Once upon a time I had the delight of a day trip to the New York Botanical Gardens and I was fortunate to be able to hear a lecture by Andrew Weil, M.D. Dr. Weil opened the New York Botanical Garden’s Wild Medicine Exhibition and was honored with the first Henry Hurd Rusby Award for Excellence in Ethnobotany.
I have followed Dr. Weil’s work since the 90s and always find his points of view in line with my thinking. Today’s lecture was no different. Even though the Wild Medicine Exhibit is partly sponsored by Pfizer, a major pharmaceutical company, that did not stop Dr. Weil from having his say about how today’s medicine and pharma rely on singular compounds produced in laboratories as opposed to utilizing healing plants from around the world that have long proven effective.
Integrative Medicine
His lecture was well-balanced yet clearly he speaks from his integrative approach to medicine and his work at the Arizona Center for Integrative Medicine at the University of Arizona. He is the founder and director and trains physicians in integrative medicine. He sees the benefit of modern medicine, particularly for acute conditions but he says that our reliance on this medicine does not allow our bodies to find homeostasis again.
Pharma’s influence
He gave the example of the class of anti-depressants known as serotonin re-uptake inhibitors explaining that indeed these anti-depressants increase serotonin and decrease depression but in the long term, the body loses it’s ability to produce serotonin properly creating a dependence on the drug. This is not news. We have been reading about this for years. But it doesn’t stop the pharmaceutical companies from producing the drug and selling it, and it doesn’t stop physicians from over-prescribing . He gave other examples but as a mental health practitioner, the anti-depressant example particularly resonated.

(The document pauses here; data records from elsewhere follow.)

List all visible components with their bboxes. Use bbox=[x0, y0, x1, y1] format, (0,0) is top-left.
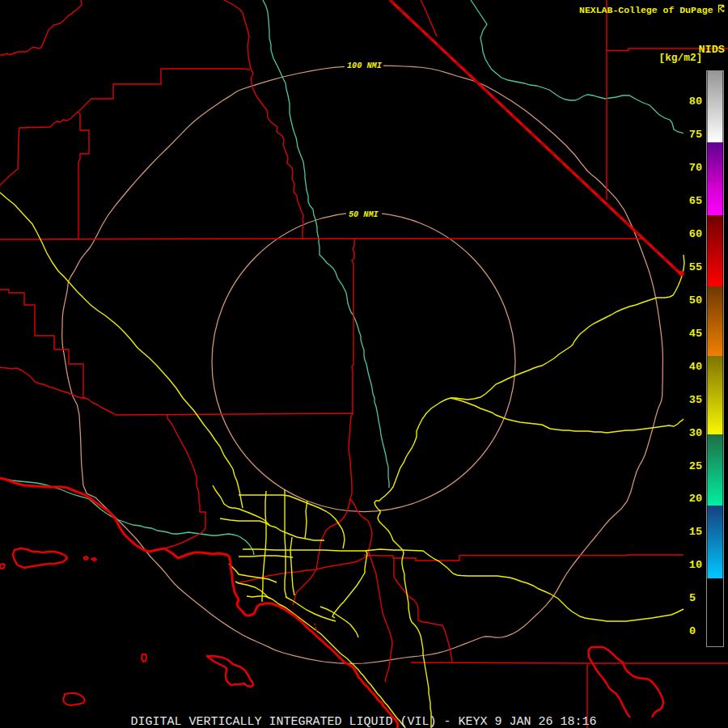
svg-text:80: 80 bbox=[689, 95, 702, 108]
svg-text:75: 75 bbox=[689, 129, 702, 141]
svg-text:50 NMI: 50 NMI bbox=[349, 210, 379, 219]
svg-text:NIDS: NIDS bbox=[699, 44, 725, 56]
svg-text:DIGITAL VERTICALLY INTEGRATED: DIGITAL VERTICALLY INTEGRATED LIQUID (VI… bbox=[131, 715, 597, 728]
svg-text:20: 20 bbox=[689, 493, 702, 505]
svg-text:45: 45 bbox=[689, 328, 702, 340]
svg-text:70: 70 bbox=[689, 162, 702, 174]
svg-text:30: 30 bbox=[689, 427, 702, 439]
svg-text:40: 40 bbox=[689, 361, 702, 373]
svg-text:35: 35 bbox=[689, 394, 702, 406]
svg-text:25: 25 bbox=[689, 460, 702, 472]
svg-text:50: 50 bbox=[689, 294, 702, 307]
svg-text:65: 65 bbox=[689, 195, 702, 207]
svg-text:[kg/m2]: [kg/m2] bbox=[659, 52, 703, 64]
svg-text:55: 55 bbox=[689, 261, 702, 273]
svg-text:NEXLAB-College of DuPage: NEXLAB-College of DuPage bbox=[579, 5, 713, 15]
svg-text:100 NMI: 100 NMI bbox=[347, 61, 383, 70]
svg-text:60: 60 bbox=[689, 228, 702, 240]
svg-text:0: 0 bbox=[689, 625, 696, 637]
svg-text:5: 5 bbox=[689, 592, 696, 604]
svg-text:10: 10 bbox=[689, 559, 702, 571]
svg-text:15: 15 bbox=[689, 526, 702, 538]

Getting back to our medicinal roots
In essence, Dr. Weil illustrated that we need to get back to our medicinal roots and treat our bodies from a multi-dimensional perspective, using all the tools we have available, both old and new.
Following the lecture, we visited the Enid A. Haupt Conservatory and took a tour of healing plants from around the world. The pictures to the right are just a sampling of the spectacular flora and fauna I saw!